The lack of enthusiasm exhibited for locating and prosecuting the perpetrators responsible for the deaths of these African-Americans has been the response to Black people seeking justice since the beginning of this country’s existence. America’s inability to appropriately identify hate crimes committed against people of color should no longer be tolerated in “post-racial” 2013.
The Casual Killing Act of Virginia was a doctrine adopted in 1669 by the entire country as a means of protecting a white man against the threat of suffering consequences for the murder of any person of color. In the event a slave died in the process of a master’s punishment, the law prevented the murderer to be charged as such. This mentality lead to careless acts of violence against Black people. Mississippi was the last state in America to physically remove such protection from their books in 1985, according to Post Traumatic Slave Syndrome: America’s Legacy of Enduring Injury and Healing by Dr. Joy Degruy.
Some people of color have been convinced the civil rights fight for African-Americans is over because of the strides made when we “successfully” integrated the public education system and implemented affirmative action to make quality employment more attainable for minorities.

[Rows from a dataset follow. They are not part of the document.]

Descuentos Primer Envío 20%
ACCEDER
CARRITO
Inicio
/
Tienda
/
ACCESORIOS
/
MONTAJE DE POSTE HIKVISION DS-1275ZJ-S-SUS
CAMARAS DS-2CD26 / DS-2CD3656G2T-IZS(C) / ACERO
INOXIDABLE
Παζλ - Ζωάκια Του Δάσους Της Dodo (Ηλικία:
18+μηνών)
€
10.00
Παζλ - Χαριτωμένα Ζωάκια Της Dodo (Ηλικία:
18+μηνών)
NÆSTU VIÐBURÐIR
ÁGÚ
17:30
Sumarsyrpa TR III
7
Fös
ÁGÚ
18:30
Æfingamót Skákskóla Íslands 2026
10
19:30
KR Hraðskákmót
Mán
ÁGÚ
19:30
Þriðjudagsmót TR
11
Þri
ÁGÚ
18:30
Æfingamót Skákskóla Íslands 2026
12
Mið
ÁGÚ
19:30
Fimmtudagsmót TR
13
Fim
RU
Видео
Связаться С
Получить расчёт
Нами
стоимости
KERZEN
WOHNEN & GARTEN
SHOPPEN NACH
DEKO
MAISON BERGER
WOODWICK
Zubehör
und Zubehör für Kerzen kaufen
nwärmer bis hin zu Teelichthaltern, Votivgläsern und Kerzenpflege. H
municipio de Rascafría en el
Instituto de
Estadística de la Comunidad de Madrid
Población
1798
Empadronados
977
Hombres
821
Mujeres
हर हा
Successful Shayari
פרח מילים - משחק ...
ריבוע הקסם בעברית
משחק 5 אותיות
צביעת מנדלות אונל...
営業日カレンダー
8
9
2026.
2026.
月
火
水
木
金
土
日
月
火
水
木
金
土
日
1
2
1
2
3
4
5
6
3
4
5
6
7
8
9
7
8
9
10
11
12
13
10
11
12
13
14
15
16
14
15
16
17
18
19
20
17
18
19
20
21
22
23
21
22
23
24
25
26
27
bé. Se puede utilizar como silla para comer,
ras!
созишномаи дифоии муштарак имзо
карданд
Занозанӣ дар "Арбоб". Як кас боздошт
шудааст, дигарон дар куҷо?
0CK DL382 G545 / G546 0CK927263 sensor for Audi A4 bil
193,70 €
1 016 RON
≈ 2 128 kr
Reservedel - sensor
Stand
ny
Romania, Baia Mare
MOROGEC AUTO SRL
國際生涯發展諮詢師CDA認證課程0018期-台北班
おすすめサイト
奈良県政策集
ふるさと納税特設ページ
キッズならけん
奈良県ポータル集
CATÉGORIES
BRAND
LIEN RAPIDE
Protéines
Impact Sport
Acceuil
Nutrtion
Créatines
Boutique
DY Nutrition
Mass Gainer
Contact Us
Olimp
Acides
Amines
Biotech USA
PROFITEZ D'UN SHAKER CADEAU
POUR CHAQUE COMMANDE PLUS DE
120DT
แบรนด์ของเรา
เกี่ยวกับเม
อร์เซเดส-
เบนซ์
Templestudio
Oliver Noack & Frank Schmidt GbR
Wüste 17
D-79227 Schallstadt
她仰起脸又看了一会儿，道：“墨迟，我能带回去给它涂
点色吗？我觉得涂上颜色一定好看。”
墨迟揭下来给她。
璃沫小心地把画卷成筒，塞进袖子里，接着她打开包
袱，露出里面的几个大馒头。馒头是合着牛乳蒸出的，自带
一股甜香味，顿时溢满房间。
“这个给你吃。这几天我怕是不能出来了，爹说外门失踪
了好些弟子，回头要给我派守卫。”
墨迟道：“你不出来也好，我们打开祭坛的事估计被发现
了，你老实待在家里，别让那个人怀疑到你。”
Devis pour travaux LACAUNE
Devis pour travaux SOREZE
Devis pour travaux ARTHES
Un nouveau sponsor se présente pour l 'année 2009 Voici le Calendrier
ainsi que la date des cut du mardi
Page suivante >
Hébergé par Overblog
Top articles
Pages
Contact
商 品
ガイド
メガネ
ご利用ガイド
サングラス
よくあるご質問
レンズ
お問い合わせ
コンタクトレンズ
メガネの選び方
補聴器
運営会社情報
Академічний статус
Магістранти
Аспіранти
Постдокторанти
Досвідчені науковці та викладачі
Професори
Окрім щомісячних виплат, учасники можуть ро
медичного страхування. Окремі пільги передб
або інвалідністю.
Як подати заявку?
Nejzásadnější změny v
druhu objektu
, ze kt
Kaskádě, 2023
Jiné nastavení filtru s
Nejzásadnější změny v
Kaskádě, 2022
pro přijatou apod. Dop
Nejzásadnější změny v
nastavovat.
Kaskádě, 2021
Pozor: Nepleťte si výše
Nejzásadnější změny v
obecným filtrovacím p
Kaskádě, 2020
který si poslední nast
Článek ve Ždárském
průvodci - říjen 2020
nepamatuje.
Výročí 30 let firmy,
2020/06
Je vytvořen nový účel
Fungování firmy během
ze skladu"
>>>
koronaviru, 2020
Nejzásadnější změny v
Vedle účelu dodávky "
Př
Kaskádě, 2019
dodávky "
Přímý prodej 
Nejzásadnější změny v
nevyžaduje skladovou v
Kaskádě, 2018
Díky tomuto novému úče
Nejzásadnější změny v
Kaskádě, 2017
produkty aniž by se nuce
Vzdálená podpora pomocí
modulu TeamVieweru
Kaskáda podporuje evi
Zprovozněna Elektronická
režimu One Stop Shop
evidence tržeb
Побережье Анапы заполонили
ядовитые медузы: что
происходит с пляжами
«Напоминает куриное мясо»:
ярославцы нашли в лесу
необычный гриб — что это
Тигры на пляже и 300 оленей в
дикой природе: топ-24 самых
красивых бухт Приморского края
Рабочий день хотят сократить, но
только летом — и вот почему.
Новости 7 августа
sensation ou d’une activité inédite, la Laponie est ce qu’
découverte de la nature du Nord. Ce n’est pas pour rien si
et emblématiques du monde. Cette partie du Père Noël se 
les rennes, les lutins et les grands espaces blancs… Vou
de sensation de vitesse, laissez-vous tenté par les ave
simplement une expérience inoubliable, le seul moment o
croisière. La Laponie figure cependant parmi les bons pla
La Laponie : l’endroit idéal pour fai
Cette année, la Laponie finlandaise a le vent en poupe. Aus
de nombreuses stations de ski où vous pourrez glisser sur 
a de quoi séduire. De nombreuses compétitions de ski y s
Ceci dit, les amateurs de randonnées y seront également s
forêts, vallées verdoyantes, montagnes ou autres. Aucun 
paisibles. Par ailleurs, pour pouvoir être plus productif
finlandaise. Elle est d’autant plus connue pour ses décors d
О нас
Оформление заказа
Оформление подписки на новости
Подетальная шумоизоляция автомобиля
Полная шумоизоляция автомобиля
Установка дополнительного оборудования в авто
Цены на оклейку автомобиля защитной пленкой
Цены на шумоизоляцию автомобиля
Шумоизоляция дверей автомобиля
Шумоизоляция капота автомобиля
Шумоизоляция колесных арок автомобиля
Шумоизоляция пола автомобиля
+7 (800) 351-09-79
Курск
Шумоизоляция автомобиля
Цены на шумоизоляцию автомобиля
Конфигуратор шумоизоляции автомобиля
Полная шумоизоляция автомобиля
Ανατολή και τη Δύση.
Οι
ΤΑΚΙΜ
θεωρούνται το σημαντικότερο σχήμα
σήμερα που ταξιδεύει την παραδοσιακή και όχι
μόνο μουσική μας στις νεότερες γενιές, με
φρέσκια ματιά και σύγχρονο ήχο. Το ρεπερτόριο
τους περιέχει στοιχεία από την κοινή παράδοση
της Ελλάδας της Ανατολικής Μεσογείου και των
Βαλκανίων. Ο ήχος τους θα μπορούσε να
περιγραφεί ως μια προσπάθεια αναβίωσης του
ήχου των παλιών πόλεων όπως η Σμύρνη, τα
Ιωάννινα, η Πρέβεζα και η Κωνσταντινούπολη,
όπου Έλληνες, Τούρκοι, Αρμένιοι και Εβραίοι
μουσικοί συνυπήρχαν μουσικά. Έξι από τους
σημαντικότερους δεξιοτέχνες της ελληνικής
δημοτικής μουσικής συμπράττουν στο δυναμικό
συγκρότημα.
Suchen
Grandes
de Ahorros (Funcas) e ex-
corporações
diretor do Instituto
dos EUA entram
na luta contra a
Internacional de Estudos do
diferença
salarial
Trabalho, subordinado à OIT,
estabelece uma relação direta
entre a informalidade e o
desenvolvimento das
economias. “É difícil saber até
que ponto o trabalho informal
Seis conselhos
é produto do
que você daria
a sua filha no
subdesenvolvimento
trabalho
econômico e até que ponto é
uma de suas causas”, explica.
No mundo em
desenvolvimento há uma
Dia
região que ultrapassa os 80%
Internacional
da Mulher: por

Yet despite these victories, the Black community still experiences a higher rate of incarceration and harsher sentences than any other race.
If George Zimmerman can shoot and kill Trayvon Martin and serve no time in jail because of Florida’s Stand Your Ground law, surely Marissa Alexander of Jacksonville, the Black woman who fired a harmless warning shot to defend herself against her abusive husband, can avoid the 20-year sentence handed down to her.
In The Soul of Black Folks by W.E.B. Dubois described the creation of the police force as a means to keep control of the newly freed people after emancipation. The 13th Amendment abolished slavery and involuntary servitude, except as punishment for a crime.
“[The] police system was arranged to deal with ‘blacks alone,’” DuBois wrote, illustrating how this produced a double system of justice using the courts as a means of re-enslaving blacks.
African-Americans are scrutinized under laws to be classified as criminals, thus returning them to their original purpose in this country: To be used as source of free or very cheap labor.
In Michelle Alexander’s “The New Jim Crow: Mass Incarceration in the Age of Colorblindness,” she explains how racism plays a role in creating policies aimed at keeping people of color in the criminal class.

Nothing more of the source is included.